━━━━━ Supplied material

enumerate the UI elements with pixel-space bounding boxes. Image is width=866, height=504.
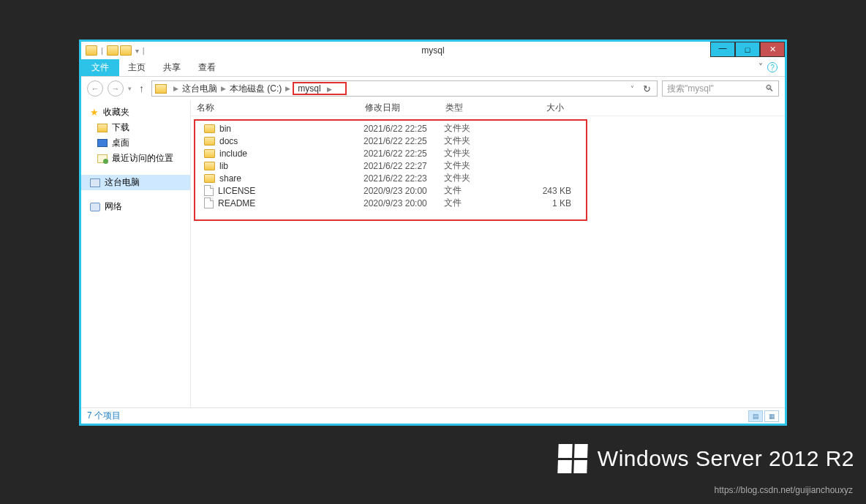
file-type: 文件夹 xyxy=(444,159,510,172)
file-size: 243 KB xyxy=(510,186,571,196)
folder-icon xyxy=(204,174,215,183)
folder-icon xyxy=(204,149,215,158)
sidebar-recent[interactable]: 最近访问的位置 xyxy=(81,151,190,166)
chevron-right-icon: ▶ xyxy=(217,85,230,92)
chevron-right-icon: ▶ xyxy=(323,86,332,93)
file-date: 2021/6/22 22:25 xyxy=(364,124,444,134)
file-row[interactable]: LICENSE2020/9/23 20:00文件243 KB xyxy=(195,184,586,197)
navigation-pane: ★ 收藏夹 下载 桌面 最近访问的位置 xyxy=(81,100,191,407)
col-name[interactable]: 名称 xyxy=(191,102,359,114)
file-row[interactable]: lib2021/6/22 22:27文件夹 xyxy=(195,159,586,172)
file-name: bin xyxy=(219,124,231,134)
os-name: Windows Server 2012 R2 xyxy=(598,446,854,471)
file-explorer-window: | ▾ | mysql — □ ✕ 文件 主页 共享 查看 ˅ ? ← → ▾ … xyxy=(79,40,787,426)
file-row[interactable]: include2021/6/22 22:25文件夹 xyxy=(195,147,586,159)
col-type[interactable]: 类型 xyxy=(440,102,505,114)
watermark: https://blog.csdn.net/guijianchouxyz xyxy=(715,485,853,495)
file-type: 文件 xyxy=(444,197,510,209)
breadcrumb-item[interactable]: 本地磁盘 (C:) xyxy=(230,83,282,95)
maximize-button[interactable]: □ xyxy=(735,42,760,57)
folder-icon xyxy=(204,162,215,170)
item-count: 7 个项目 xyxy=(87,410,121,422)
sidebar-desktop[interactable]: 桌面 xyxy=(81,135,190,151)
up-button[interactable]: ↑ xyxy=(136,83,147,94)
network-icon xyxy=(90,203,100,211)
file-tab[interactable]: 文件 xyxy=(81,59,119,76)
column-headers: 名称 修改日期 类型 大小 xyxy=(191,100,785,116)
search-input[interactable]: 搜索"mysql" 🔍︎ xyxy=(662,80,779,97)
sidebar-favorites[interactable]: ★ 收藏夹 xyxy=(81,105,190,120)
ribbon: 文件 主页 共享 查看 ˅ ? xyxy=(81,59,785,77)
view-switcher: ▤ ▦ xyxy=(748,410,779,422)
col-date[interactable]: 修改日期 xyxy=(359,102,440,114)
file-date: 2021/6/22 22:27 xyxy=(364,161,444,171)
file-date: 2020/9/23 20:00 xyxy=(364,186,444,196)
recent-icon xyxy=(97,154,108,163)
file-name: include xyxy=(219,148,247,159)
file-size: 1 KB xyxy=(510,198,571,208)
ribbon-expand-icon[interactable]: ˅ xyxy=(758,62,763,72)
chevron-right-icon: ▶ xyxy=(170,85,182,92)
file-name: lib xyxy=(219,161,228,171)
windows-logo-icon xyxy=(557,444,587,473)
breadcrumb-item[interactable]: 这台电脑 xyxy=(182,83,217,95)
file-name: docs xyxy=(219,136,238,146)
sidebar-downloads[interactable]: 下载 xyxy=(81,120,190,135)
help-icon[interactable]: ? xyxy=(767,62,777,72)
file-type: 文件夹 xyxy=(444,122,510,135)
search-icon: 🔍︎ xyxy=(765,83,774,94)
file-date: 2020/9/23 20:00 xyxy=(364,198,444,208)
file-list-highlighted: bin2021/6/22 22:25文件夹docs2021/6/22 22:25… xyxy=(194,119,587,221)
window-controls: — □ ✕ xyxy=(710,42,785,57)
folder-icon xyxy=(204,124,215,133)
history-dropdown-icon[interactable]: ▾ xyxy=(128,85,132,92)
search-placeholder: 搜索"mysql" xyxy=(667,83,714,95)
window-title: mysql xyxy=(81,45,785,56)
file-name: share xyxy=(219,173,241,184)
dropdown-icon[interactable]: ˅ xyxy=(625,85,640,93)
sidebar-network[interactable]: 网络 xyxy=(81,199,190,214)
breadcrumb[interactable]: ▶ 这台电脑 ▶ 本地磁盘 (C:) ▶ mysql ▶ ˅ ↻ xyxy=(151,80,658,97)
back-button[interactable]: ← xyxy=(87,80,103,97)
col-size[interactable]: 大小 xyxy=(505,102,571,114)
close-button[interactable]: ✕ xyxy=(760,42,785,57)
file-type: 文件夹 xyxy=(444,147,510,159)
file-date: 2021/6/22 22:25 xyxy=(364,148,444,159)
folder-icon xyxy=(155,84,167,94)
folder-icon xyxy=(97,124,108,132)
desktop-icon xyxy=(97,139,108,147)
file-date: 2021/6/22 22:23 xyxy=(364,173,444,184)
star-icon: ★ xyxy=(90,107,99,118)
file-list-area: 名称 修改日期 类型 大小 bin2021/6/22 22:25文件夹docs2… xyxy=(191,100,785,407)
folder-icon xyxy=(204,137,215,146)
file-type: 文件夹 xyxy=(444,135,510,147)
file-name: README xyxy=(218,198,255,208)
tab-share[interactable]: 共享 xyxy=(154,59,189,76)
titlebar: | ▾ | mysql — □ ✕ xyxy=(81,42,785,59)
file-icon xyxy=(204,185,214,196)
main-area: ★ 收藏夹 下载 桌面 最近访问的位置 xyxy=(81,100,785,407)
file-type: 文件夹 xyxy=(444,172,510,184)
view-details-button[interactable]: ▤ xyxy=(748,410,763,422)
file-type: 文件 xyxy=(444,184,510,197)
file-date: 2021/6/22 22:25 xyxy=(364,136,444,146)
file-icon xyxy=(204,198,214,208)
sidebar-this-pc[interactable]: 这台电脑 xyxy=(81,175,190,190)
file-row[interactable]: share2021/6/22 22:23文件夹 xyxy=(195,172,586,184)
file-row[interactable]: docs2021/6/22 22:25文件夹 xyxy=(195,135,586,147)
forward-button[interactable]: → xyxy=(108,80,124,97)
file-row[interactable]: bin2021/6/22 22:25文件夹 xyxy=(195,122,586,135)
file-name: LICENSE xyxy=(218,186,255,196)
minimize-button[interactable]: — xyxy=(710,42,735,57)
navigation-bar: ← → ▾ ↑ ▶ 这台电脑 ▶ 本地磁盘 (C:) ▶ mysql ▶ ˅ ↻… xyxy=(81,77,785,100)
statusbar: 7 个项目 ▤ ▦ xyxy=(81,407,785,424)
os-branding: Windows Server 2012 R2 xyxy=(558,444,854,473)
breadcrumb-item-highlighted[interactable]: mysql ▶ xyxy=(293,82,347,95)
tab-view[interactable]: 查看 xyxy=(189,59,225,76)
computer-icon xyxy=(90,178,100,187)
view-icons-button[interactable]: ▦ xyxy=(764,410,779,422)
refresh-icon[interactable]: ↻ xyxy=(640,83,654,94)
file-row[interactable]: README2020/9/23 20:00文件1 KB xyxy=(195,197,586,209)
tab-home[interactable]: 主页 xyxy=(119,59,154,76)
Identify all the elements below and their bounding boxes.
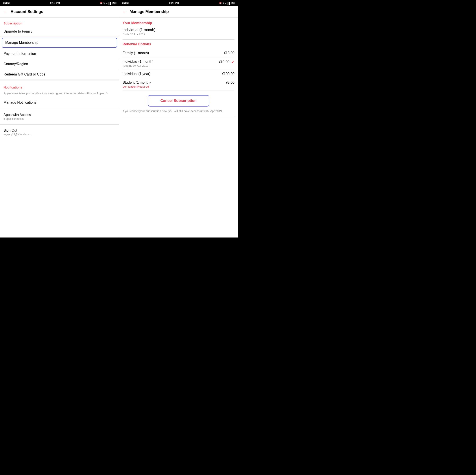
menu-item-manage-notifications[interactable]: Manage Notifications (0, 98, 119, 108)
menu-item-apps-with-access[interactable]: Apps with Access 5 apps connected (0, 110, 119, 123)
right-panel-content: Your Membership Individual (1 month) End… (119, 17, 238, 123)
time-left: 4:10 PM (50, 1, 60, 5)
renewal-options-title: Renewal Options (123, 42, 235, 46)
renewal-label-individual-month: Individual (1 month) (Begins 07 Apr 2019… (123, 60, 154, 67)
back-button-right[interactable]: ← (123, 9, 127, 14)
membership-type: Individual (1 month) (123, 28, 235, 32)
back-button-left[interactable]: ← (3, 9, 8, 14)
cancel-subscription-button[interactable]: Cancel Subscription (148, 95, 209, 106)
vpn-badge-left: 3 VPN (3, 2, 10, 4)
time-right: 4:28 PM (169, 1, 179, 5)
notifications-description: Apple associates your notifications view… (0, 90, 119, 98)
section-divider-1 (0, 81, 119, 81)
your-membership-title: Your Membership (123, 21, 235, 25)
wifi-icon-r: ▲ (225, 2, 227, 4)
bluetooth-icon: ✳ (103, 2, 105, 4)
membership-ends: Ends 07 Apr 2019 (123, 33, 235, 36)
renewal-price-wrap-family: ¥15.00 (224, 51, 235, 55)
bluetooth-icon-r: ✳ (222, 2, 224, 4)
renewal-label-family: Family (1 month) (123, 51, 149, 55)
renewal-row-student[interactable]: Student (1 month) Verification Required … (123, 78, 235, 91)
battery-right: 70 (231, 2, 235, 4)
cancel-note: If you cancel your subscription now, you… (123, 109, 235, 113)
notifications-section-header: Notifications (0, 82, 119, 90)
wifi-icon: ▲ (106, 2, 108, 4)
battery-left: 70 (112, 2, 116, 4)
status-bar-right: 3 VPN 4:28 PM ⏰ ✳ ▲ ▌▌ 70 (119, 0, 238, 6)
signal-icon-r: ▌▌ (228, 2, 231, 4)
renewal-price-wrap-individual-year: ¥100.00 (222, 72, 235, 76)
right-header: ← Manage Membership (119, 6, 238, 17)
alarm-icon: ⏰ (100, 2, 102, 4)
cancel-btn-wrap: Cancel Subscription (123, 95, 235, 106)
renewal-row-family[interactable]: Family (1 month) ¥15.00 (123, 49, 235, 57)
renewal-price-wrap-student: ¥5.00 (226, 81, 235, 85)
status-left-icons-right: 3 VPN (122, 2, 129, 4)
vpn-badge-right: 3 VPN (122, 2, 129, 4)
renewal-row-individual-month[interactable]: Individual (1 month) (Begins 07 Apr 2019… (123, 57, 235, 70)
menu-item-sign-out[interactable]: Sign Out mysery13@icloud.com (0, 125, 119, 139)
selected-check-icon: ✓ (231, 60, 235, 65)
menu-item-manage-membership[interactable]: Manage Membership (2, 38, 117, 48)
signal-icon: ▌▌ (109, 2, 112, 4)
renewal-price-wrap-individual-month: ¥10.00 ✓ (219, 60, 235, 65)
right-page-title: Manage Membership (130, 9, 169, 14)
menu-item-country-region[interactable]: Country/Region (0, 59, 119, 69)
status-bar-left: 3 VPN 4:10 PM ⏰ ✳ ▲ ▌▌ 70 (0, 0, 119, 6)
alarm-icon-r: ⏰ (219, 2, 222, 4)
menu-item-redeem-gift[interactable]: Redeem Gift Card or Code (0, 69, 119, 80)
renewal-label-student: Student (1 month) Verification Required (123, 81, 151, 88)
renewal-row-individual-year[interactable]: Individual (1 year) ¥100.00 (123, 70, 235, 78)
menu-item-payment-info[interactable]: Payment Information (0, 49, 119, 59)
section-divider-2 (0, 109, 119, 109)
section-divider-3 (0, 124, 119, 125)
status-left-icons: 3 VPN (3, 2, 10, 4)
subscription-section-header: Subscription (0, 17, 119, 26)
divider-1 (123, 39, 235, 40)
left-header: ← Account Settings (0, 6, 119, 17)
menu-item-upgrade-family[interactable]: Upgrade to Family (0, 26, 119, 37)
renewal-label-individual-year: Individual (1 year) (123, 72, 151, 76)
left-page-title: Account Settings (11, 9, 43, 14)
status-right-icons-right: ⏰ ✳ ▲ ▌▌ 70 (219, 2, 235, 4)
status-right-icons-left: ⏰ ✳ ▲ ▌▌ 70 (100, 2, 116, 4)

━━━━━━━━━━

**Assigned task**
Retrieve all lines from the data that contain the string "bluetooth".

**Answer space**
bluetooth-icon: ✳ (103, 2, 105, 4)
bluetooth-icon-r: ✳ (222, 2, 224, 4)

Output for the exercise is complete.